This PR fixes your original code: https://github.com/SciML/DiffEqSensitivity.jl/pull/341 and it’ll be released later tonight if all tests pass.
True story… Thanks again
Hi @ChrisRackauckas,
I would like to ask you again for some help.

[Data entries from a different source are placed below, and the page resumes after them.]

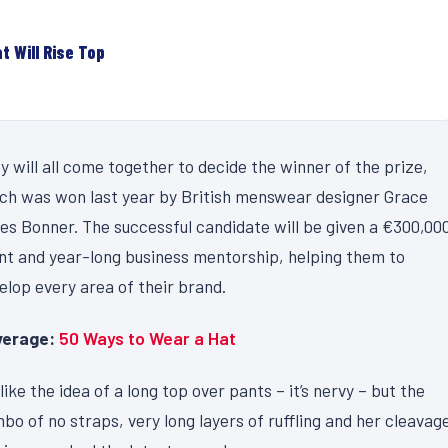
t Will Rise Top
y will all come together to decide the winner of the prize,
ch was won last year by British menswear designer Grace
es Bonner. The successful candidate will be given a €300,00
nt and year-long business mentorship, helping them to
elop every area of their brand.
erage:
50 Ways to Wear a Hat
like the idea of a long top over pants – it’s nervy – but the
bo of no straps, very long layers of ruffling and her cleavag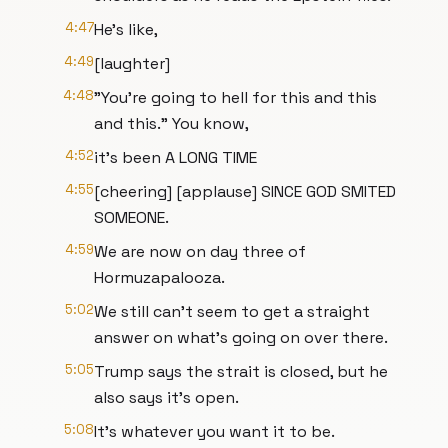
4:47
He's like,
4:49
[laughter]
4:48
"You're going to hell for this and this
and this." You know,
4:52
it's been A LONG TIME
4:55
[cheering] [applause] SINCE GOD SMITED
SOMEONE.
4:59
We are now on day three of
Hormuzapalooza.
5:02
We still can't seem to get a straight
answer on what's going on over there.
5:05
Trump says the strait is closed, but he
also says it's open.
5:08
It's whatever you want it to be.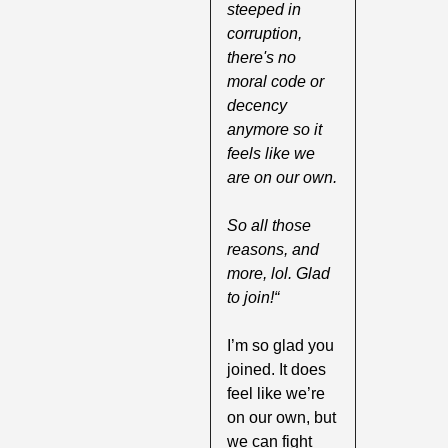
steeped in 
corruption, 
there's no 
moral code or 
decency 
anymore so it 
feels like we 
are on our own.
So all those 
reasons, and 
more, lol. Glad 
to join!“
I’m so glad you 
joined. It does 
feel like we’re 
on our own, but 
we can fight 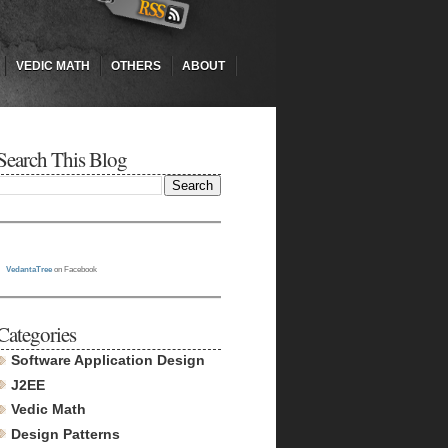
VEDIC MATH
OTHERS
ABOUT
Search This Blog
VedantaTree
on Facebook
Categories
Software Application Design
J2EE
Vedic Math
Design Patterns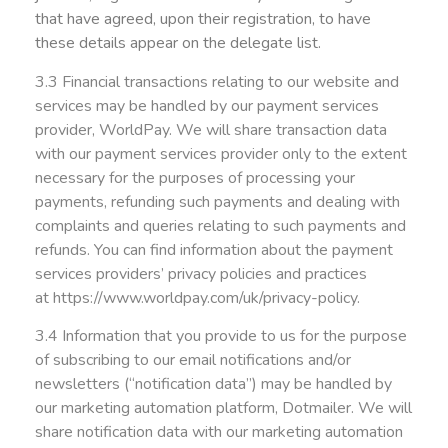
that have agreed, upon their registration, to have
these details appear on the delegate list.
3.3 Financial transactions relating to our website and
services may be handled by our payment services
provider, WorldPay. We will share transaction data
with our payment services provider only to the extent
necessary for the purposes of processing your
payments, refunding such payments and dealing with
complaints and queries relating to such payments and
refunds. You can find information about the payment
services providers’ privacy policies and practices
at
https://www.worldpay.com/uk/privacy-policy
.
3.4 Information that you provide to us for the purpose
of subscribing to our email notifications and/or
newsletters (“notification data”) may be handled by
our marketing automation platform, Dotmailer. We will
share notification data with our marketing automation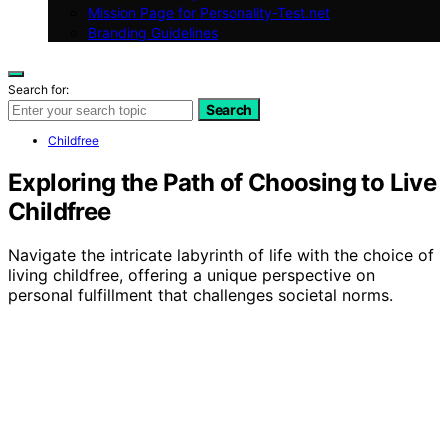
Mission Page for Personality-Test.net
Branding Guidelines
Search for:
Search
Childfree
Exploring the Path of Choosing to Live
Childfree
Navigate the intricate labyrinth of life with the choice of
living childfree, offering a unique perspective on
personal fulfillment that challenges societal norms.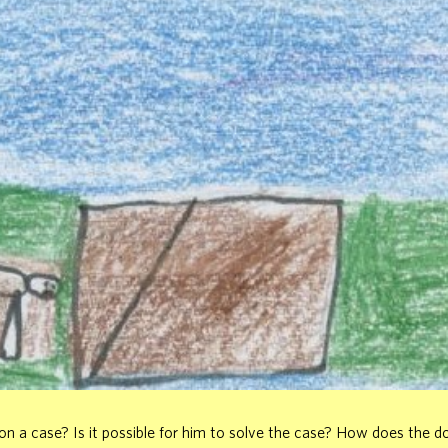
n a case? Is it possible for him to solve the case? How does the do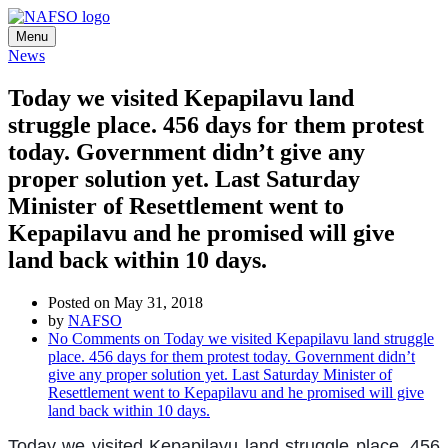
Menu
News
Today we visited Kepapilavu land
struggle place. 456 days for them protest
today. Government didn’t give any
proper solution yet. Last Saturday
Minister of Resettlement went to
Kepapilavu and he promised will give
land back within 10 days.
Posted on May 31, 2018
by
NAFSO
No Comments
on Today we visited Kepapilavu land struggle
place. 456 days for them protest today. Government didn’t
give any proper solution yet. Last Saturday Minister of
Resettlement went to Kepapilavu and he promised will give
land back within 10 days.
Today we visited Kepapilavu land struggle place. 456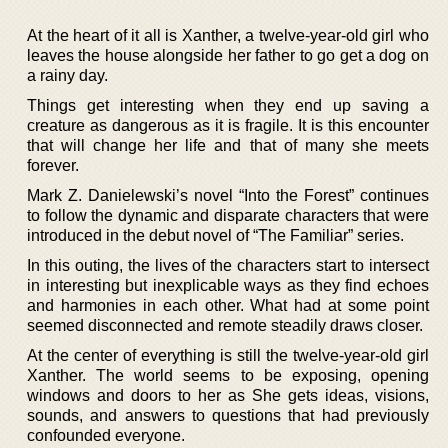
At the heart of it all is Xanther, a twelve-year-old girl who
leaves the house alongside her father to go get a dog on
a rainy day.
Things get interesting when they end up saving a
creature as dangerous as it is fragile. It is this encounter
that will change her life and that of many she meets
forever.
Mark Z. Danielewski’s novel “Into the Forest” continues
to follow the dynamic and disparate characters that were
introduced in the debut novel of “The Familiar” series.
In this outing, the lives of the characters start to intersect
in interesting but inexplicable ways as they find echoes
and harmonies in each other. What had at some point
seemed disconnected and remote steadily draws closer.
At the center of everything is still the twelve-year-old girl
Xanther. The world seems to be exposing, opening
windows and doors to her as She gets ideas, visions,
sounds, and answers to questions that had previously
confounded everyone.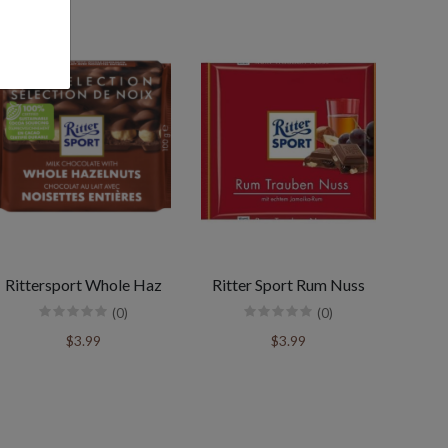
Rittersport Whole Haz
Ritter Sport Rum Nuss
(0)
(0)
$3.99
$3.99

I have 4 topics, where I have some questions:
1.
First I changed the implementation a litte bit, so that the model fits the nonlinear state space representation (\underline{\dot{x}}(t) = f(t, \underline{x}(t), \underline{u}(t)) => du[1] = f(u[1], ex)
, f
is a neural network and ex
the excitation / input, here just use a constant / step response).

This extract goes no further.